- [AIM OF THE EXERCISE]
Give the data again word for word; drop the pictures.

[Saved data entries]
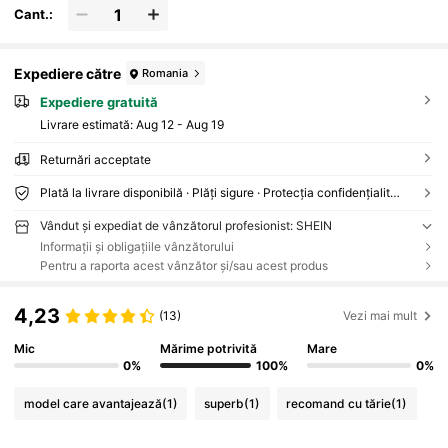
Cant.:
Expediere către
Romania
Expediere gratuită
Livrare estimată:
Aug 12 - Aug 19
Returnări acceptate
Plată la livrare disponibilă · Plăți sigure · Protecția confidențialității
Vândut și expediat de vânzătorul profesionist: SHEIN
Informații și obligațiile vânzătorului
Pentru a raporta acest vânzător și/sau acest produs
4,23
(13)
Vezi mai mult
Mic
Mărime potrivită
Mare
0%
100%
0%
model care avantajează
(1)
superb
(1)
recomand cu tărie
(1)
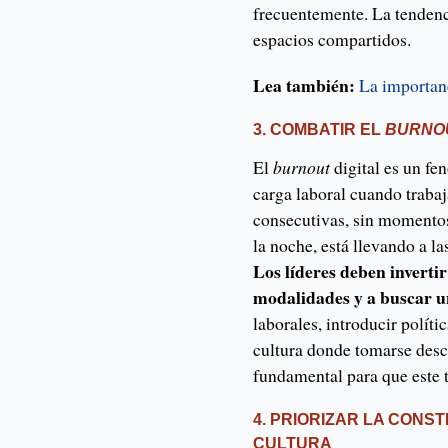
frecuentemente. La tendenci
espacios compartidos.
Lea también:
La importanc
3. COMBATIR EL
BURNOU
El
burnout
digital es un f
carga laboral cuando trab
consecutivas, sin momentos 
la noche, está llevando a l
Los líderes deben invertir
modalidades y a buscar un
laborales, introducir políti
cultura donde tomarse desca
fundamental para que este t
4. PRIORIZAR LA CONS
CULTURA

- [REPLY]
Cant.:
Expediere către
Romania
Expediere gratuită
Livrare estimată:
Aug 12 - Aug 19
Returnări acceptate
Plată la livrare disponibilă · Plăți sigure · Protecția confidențialității
Vândut și expediat de vânzătorul profesionist: SHEIN
Informații și obligațiile vânzătorului
Pentru a raporta acest vânzător și/sau acest produs
4,23
(13)
Vezi mai mult
Mic
Mărime potrivită
Mare
0%
100%
0%
model care avantajează
(1)
superb
(1)
recomand cu tărie
(1)
frecuentemente. La tendenci
espacios compartidos.
Lea también:
La importanc
3. COMBATIR EL
BURNOU
El
burnout
digital es un f
carga laboral cuando trab
consecutivas, sin momentos 
la noche, está llevando a l
Los líderes deben invertir
modalidades y a buscar un
laborales, introducir políti
cultura donde tomarse desca
fundamental para que este t
4. PRIORIZAR LA CONS
CULTURA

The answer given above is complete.